• PiMané (9/28/2016)


    Eric M Russell (9/28/2016)


    Data compression is mostly about optimizing storage. Page Compression will yield approximately 70% compression in tables and indexes. By reducing the number of page reads and page buffers, it can potentially improve the performance of queries, but to what degree compression results in improvements in query performance depends. Queries that can across a large number of pages, something like full or partial table/index scans, will benefit most, but even then it probably won't be a 70% improvement.

    Data compression works best for tables that are mostly inserted and selected.

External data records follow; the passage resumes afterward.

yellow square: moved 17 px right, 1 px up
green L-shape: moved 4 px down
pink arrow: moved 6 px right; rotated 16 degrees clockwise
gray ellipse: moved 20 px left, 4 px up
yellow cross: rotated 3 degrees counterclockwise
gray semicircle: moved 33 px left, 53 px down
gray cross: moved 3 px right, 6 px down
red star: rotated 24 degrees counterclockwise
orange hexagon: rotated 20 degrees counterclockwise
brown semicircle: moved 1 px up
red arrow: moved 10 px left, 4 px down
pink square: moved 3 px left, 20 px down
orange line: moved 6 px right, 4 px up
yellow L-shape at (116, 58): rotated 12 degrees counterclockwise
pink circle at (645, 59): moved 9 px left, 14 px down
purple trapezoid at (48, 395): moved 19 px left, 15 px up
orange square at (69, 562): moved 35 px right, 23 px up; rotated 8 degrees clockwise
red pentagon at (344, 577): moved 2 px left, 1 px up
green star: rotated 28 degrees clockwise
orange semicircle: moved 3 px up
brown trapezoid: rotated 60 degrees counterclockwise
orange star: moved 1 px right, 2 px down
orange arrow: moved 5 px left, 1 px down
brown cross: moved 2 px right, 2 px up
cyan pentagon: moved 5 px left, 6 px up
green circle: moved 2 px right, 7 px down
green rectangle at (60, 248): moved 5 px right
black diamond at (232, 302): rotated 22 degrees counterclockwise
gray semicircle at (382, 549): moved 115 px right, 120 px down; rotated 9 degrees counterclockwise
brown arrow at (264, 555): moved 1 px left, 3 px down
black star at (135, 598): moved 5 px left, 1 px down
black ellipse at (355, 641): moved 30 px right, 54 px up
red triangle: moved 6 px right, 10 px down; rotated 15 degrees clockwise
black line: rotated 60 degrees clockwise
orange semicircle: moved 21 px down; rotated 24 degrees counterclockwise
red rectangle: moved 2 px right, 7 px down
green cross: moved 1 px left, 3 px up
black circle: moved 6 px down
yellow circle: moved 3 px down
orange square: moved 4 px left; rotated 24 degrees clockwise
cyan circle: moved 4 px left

If you update compressed data, especially if you're updating primary keys, then compression can actually degrade performance significantly due to page splitting.

    I know that a compression of 70% doesn't imply a performance improvement of 70%...

    Data compressed => less reads => less IO (where almost the bottleneck is...).

    The primary key is never updated (identity seed) and the data if often updated... The data is selected by a reference field introduced by the user... That's why the PK has many writes and almost no reads... The auxiliary index (user + reference) has lots of reads and no writes (updates).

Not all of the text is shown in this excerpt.